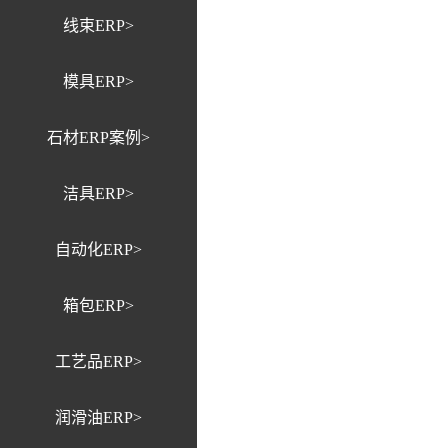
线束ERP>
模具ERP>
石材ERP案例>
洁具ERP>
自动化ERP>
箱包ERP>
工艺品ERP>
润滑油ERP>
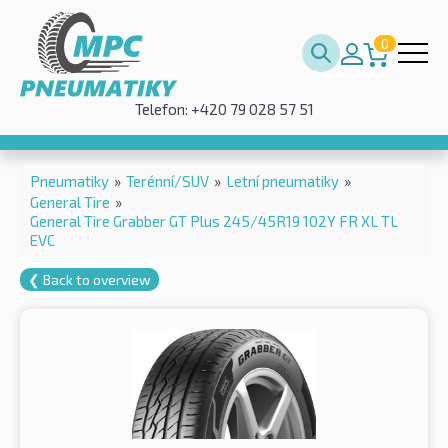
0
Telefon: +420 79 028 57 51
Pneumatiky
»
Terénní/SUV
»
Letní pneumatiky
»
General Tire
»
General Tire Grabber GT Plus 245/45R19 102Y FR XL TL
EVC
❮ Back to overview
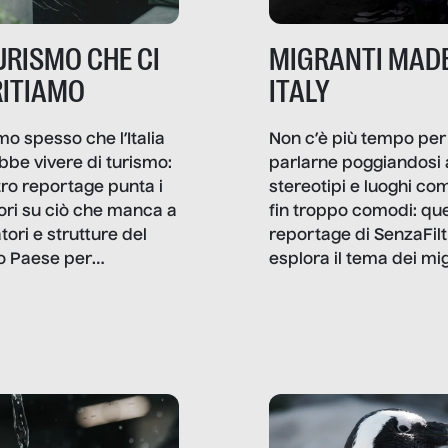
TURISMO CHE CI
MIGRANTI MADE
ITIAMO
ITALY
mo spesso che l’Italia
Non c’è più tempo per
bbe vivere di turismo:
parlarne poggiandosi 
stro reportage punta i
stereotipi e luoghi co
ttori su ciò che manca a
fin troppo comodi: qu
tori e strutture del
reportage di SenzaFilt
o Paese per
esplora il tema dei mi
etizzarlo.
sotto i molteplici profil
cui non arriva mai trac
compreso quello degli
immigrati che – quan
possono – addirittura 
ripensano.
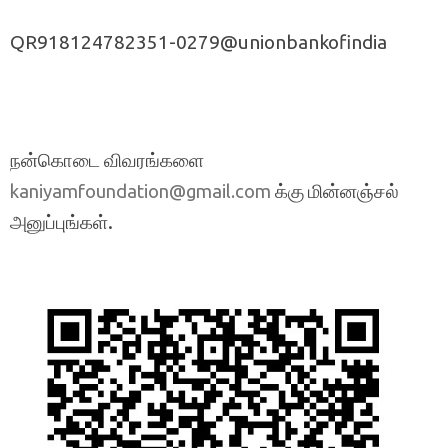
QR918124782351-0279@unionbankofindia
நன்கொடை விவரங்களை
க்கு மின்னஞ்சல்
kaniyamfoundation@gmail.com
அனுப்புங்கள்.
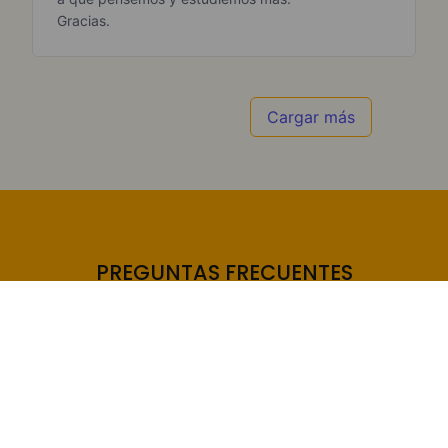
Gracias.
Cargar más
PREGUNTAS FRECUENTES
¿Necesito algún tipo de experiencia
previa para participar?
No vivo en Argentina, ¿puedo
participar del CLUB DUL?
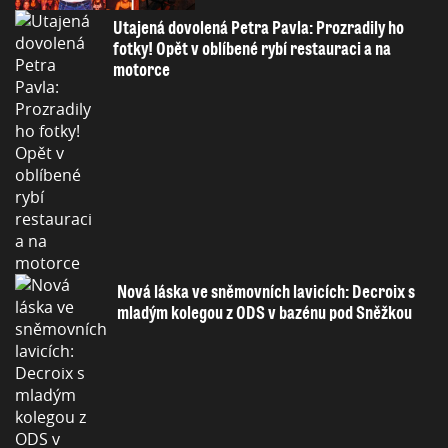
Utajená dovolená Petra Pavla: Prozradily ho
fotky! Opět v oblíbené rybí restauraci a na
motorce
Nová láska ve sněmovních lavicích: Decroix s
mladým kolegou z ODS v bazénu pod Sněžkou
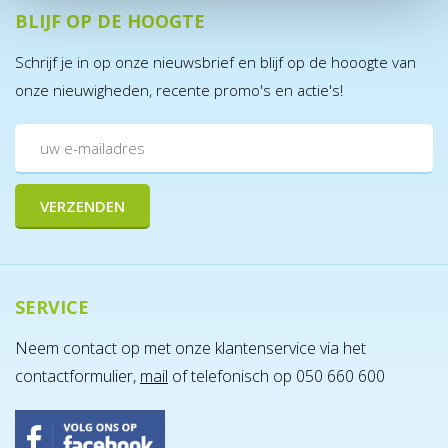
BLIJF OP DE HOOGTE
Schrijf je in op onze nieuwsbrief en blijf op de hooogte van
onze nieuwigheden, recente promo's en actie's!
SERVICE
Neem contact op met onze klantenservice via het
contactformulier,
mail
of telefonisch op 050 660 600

WORK ITEM — How many of the lines above contain the string "reportage"? Give the count alone.

TASK RESULT — 2